[Start of Attachment]
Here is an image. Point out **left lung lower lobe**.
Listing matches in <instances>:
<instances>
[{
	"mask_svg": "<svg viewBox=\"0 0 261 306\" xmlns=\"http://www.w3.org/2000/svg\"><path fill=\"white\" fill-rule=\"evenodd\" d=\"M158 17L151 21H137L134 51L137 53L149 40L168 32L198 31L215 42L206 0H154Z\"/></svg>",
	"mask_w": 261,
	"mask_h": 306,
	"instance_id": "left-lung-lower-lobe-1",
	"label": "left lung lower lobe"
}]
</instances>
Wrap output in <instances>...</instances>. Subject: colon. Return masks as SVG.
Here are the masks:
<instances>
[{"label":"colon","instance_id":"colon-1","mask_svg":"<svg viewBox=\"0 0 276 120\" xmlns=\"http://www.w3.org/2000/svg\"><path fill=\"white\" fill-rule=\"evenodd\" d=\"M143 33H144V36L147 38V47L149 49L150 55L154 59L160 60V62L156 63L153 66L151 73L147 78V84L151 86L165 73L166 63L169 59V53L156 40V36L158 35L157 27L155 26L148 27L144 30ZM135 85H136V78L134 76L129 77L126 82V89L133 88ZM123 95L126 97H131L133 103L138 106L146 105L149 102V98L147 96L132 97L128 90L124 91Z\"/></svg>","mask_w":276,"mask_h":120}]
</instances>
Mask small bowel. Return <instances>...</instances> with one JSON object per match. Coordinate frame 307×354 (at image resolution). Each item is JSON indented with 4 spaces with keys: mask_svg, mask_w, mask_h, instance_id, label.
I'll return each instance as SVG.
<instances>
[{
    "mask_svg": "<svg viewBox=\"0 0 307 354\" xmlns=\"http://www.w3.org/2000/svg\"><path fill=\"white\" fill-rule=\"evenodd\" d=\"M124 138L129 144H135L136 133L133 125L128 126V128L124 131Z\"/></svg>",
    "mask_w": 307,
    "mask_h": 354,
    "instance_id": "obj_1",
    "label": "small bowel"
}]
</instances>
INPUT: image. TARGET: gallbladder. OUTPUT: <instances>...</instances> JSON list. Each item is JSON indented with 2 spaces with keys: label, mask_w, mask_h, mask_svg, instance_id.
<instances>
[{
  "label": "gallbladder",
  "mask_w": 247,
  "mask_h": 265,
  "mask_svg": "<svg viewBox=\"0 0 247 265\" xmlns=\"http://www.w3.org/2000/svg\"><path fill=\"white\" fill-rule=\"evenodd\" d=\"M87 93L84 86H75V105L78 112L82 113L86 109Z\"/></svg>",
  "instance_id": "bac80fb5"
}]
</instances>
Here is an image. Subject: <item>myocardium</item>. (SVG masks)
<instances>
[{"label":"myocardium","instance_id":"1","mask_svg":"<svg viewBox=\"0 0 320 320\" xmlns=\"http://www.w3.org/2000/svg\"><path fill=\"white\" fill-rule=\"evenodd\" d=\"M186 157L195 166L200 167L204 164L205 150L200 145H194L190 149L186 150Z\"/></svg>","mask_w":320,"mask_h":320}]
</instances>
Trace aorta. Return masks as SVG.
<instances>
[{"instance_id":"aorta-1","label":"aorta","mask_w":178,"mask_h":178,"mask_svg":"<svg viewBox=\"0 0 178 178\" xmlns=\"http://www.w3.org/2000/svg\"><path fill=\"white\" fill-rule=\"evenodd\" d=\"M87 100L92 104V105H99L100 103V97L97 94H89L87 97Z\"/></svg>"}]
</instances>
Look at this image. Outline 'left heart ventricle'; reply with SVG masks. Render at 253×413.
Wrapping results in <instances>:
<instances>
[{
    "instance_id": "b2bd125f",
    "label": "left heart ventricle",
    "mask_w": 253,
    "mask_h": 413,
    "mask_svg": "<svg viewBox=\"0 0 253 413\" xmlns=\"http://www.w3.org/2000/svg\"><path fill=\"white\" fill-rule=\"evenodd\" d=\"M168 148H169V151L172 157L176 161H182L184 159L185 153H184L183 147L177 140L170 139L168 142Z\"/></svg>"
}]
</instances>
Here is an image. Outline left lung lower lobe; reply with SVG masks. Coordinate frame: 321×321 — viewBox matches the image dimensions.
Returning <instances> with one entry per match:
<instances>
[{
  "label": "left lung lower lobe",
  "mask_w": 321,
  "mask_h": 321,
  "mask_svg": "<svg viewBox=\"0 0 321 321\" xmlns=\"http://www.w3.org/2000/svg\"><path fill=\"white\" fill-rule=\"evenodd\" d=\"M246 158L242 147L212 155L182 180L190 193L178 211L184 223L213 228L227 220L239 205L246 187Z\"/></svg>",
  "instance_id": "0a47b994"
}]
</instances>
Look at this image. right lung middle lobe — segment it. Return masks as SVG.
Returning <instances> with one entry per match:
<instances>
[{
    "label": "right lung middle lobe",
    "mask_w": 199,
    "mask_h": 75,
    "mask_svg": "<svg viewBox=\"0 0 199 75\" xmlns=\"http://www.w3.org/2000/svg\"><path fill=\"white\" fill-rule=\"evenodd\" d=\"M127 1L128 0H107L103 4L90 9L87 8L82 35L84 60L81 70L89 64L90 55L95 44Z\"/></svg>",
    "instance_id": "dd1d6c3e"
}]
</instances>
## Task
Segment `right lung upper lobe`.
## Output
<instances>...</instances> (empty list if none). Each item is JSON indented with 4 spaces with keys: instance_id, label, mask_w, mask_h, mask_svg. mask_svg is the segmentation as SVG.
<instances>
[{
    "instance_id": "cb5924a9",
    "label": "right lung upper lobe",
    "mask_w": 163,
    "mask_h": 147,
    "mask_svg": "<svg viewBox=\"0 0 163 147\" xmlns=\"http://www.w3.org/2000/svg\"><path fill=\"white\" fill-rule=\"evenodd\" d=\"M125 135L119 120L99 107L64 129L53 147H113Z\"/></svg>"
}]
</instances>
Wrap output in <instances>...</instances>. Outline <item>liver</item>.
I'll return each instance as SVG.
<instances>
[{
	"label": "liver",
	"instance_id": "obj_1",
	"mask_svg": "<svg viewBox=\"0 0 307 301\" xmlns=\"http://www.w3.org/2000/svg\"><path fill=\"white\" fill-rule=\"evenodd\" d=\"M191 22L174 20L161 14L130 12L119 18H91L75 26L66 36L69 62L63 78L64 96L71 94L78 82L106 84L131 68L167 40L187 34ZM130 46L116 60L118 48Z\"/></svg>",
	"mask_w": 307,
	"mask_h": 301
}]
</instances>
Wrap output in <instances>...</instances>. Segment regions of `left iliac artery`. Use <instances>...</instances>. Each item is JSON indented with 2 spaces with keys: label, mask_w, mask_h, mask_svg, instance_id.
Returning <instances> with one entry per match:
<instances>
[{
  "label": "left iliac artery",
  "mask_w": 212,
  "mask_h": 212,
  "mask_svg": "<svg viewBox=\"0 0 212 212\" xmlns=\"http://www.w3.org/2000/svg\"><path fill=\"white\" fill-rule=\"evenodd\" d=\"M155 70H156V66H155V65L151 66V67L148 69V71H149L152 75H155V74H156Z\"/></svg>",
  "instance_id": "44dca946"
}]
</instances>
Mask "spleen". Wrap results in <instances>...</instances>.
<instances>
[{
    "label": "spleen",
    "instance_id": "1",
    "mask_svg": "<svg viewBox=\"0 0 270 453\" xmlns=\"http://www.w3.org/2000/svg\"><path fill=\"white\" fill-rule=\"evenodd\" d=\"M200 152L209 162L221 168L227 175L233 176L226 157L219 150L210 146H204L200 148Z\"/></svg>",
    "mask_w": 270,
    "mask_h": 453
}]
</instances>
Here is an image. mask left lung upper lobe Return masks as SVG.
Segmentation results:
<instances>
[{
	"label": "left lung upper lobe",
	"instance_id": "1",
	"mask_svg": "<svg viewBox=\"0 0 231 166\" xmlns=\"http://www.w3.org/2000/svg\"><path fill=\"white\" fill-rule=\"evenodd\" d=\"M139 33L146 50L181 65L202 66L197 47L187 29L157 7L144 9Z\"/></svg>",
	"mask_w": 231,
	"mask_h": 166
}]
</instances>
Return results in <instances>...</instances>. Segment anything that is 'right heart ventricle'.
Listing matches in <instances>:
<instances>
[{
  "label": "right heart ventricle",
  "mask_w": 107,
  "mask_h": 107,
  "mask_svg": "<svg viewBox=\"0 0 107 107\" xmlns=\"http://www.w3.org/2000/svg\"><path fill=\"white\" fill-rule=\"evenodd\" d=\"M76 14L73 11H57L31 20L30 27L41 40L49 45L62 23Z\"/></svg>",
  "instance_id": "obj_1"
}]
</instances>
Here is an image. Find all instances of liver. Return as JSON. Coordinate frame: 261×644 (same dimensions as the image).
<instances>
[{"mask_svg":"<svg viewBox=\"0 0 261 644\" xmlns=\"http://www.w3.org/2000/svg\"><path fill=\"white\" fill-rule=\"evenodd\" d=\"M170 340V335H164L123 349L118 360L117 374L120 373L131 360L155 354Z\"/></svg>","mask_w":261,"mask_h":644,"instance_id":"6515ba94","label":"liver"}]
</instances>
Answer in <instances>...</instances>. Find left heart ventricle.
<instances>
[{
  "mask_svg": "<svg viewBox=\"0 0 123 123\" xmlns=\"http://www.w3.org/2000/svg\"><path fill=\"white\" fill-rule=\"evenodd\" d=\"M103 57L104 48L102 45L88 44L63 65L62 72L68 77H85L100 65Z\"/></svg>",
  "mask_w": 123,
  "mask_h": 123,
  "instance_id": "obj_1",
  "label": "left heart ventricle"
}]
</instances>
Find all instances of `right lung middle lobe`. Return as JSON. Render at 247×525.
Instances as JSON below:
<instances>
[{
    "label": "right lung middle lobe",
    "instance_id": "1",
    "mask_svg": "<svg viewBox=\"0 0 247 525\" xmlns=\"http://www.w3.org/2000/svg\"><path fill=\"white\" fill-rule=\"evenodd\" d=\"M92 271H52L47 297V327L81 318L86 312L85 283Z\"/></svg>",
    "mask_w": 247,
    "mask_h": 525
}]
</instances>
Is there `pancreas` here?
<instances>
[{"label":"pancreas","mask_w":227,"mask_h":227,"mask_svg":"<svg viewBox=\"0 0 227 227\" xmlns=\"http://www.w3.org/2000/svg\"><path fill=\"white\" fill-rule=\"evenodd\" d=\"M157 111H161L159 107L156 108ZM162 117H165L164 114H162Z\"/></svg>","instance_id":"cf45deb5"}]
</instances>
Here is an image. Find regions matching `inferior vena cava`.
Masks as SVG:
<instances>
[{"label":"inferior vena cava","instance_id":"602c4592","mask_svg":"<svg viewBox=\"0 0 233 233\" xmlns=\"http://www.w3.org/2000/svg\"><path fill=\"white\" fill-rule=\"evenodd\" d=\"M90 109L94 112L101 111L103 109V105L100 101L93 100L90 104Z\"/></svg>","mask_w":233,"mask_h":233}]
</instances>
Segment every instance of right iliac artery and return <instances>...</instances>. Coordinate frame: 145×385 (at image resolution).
[End of Attachment]
Task -> Exactly the lines from the one with "Here is an image. Find regions" through the last line of the listing above must make up your answer.

The completed task ->
Here is an image. Find regions matching `inferior vena cava`.
Masks as SVG:
<instances>
[{"label":"inferior vena cava","instance_id":"602c4592","mask_svg":"<svg viewBox=\"0 0 233 233\" xmlns=\"http://www.w3.org/2000/svg\"><path fill=\"white\" fill-rule=\"evenodd\" d=\"M90 109L94 112L101 111L103 109V105L100 101L93 100L90 104Z\"/></svg>","mask_w":233,"mask_h":233}]
</instances>
Segment every instance of right iliac artery and return <instances>...</instances>. Coordinate frame: 145×385 (at image resolution).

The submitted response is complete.